Data supplied START

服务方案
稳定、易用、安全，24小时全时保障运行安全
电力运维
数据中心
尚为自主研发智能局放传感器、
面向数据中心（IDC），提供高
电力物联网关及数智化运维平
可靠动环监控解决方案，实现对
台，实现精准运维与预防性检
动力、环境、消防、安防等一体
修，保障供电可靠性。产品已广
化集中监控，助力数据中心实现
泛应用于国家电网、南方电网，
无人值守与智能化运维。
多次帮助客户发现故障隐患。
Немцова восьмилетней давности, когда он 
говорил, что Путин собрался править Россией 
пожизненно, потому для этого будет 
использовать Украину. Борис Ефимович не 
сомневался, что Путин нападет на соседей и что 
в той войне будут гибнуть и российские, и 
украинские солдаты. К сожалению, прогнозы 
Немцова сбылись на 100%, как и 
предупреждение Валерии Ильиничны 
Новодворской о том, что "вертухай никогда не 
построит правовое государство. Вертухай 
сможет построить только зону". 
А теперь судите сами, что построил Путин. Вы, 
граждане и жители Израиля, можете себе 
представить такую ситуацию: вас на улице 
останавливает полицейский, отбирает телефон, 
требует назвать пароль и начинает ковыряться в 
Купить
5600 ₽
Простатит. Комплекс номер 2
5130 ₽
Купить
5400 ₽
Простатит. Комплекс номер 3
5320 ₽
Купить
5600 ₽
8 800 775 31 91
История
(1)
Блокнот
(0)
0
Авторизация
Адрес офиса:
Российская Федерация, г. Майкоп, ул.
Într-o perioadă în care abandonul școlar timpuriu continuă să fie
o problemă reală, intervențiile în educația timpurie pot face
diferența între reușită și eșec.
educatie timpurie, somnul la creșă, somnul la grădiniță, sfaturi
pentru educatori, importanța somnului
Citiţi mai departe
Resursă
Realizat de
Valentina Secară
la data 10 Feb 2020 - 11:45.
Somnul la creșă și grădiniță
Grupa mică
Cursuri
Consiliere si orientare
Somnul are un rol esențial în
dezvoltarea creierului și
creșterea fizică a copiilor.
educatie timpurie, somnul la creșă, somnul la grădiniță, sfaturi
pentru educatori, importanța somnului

Data supplied END

▶ _What needs to be done_
Each line that holds the word "Простатит" should be extracted from the records.

▶ _Task output_
Простатит. Комплекс номер 2
Простатит. Комплекс номер 3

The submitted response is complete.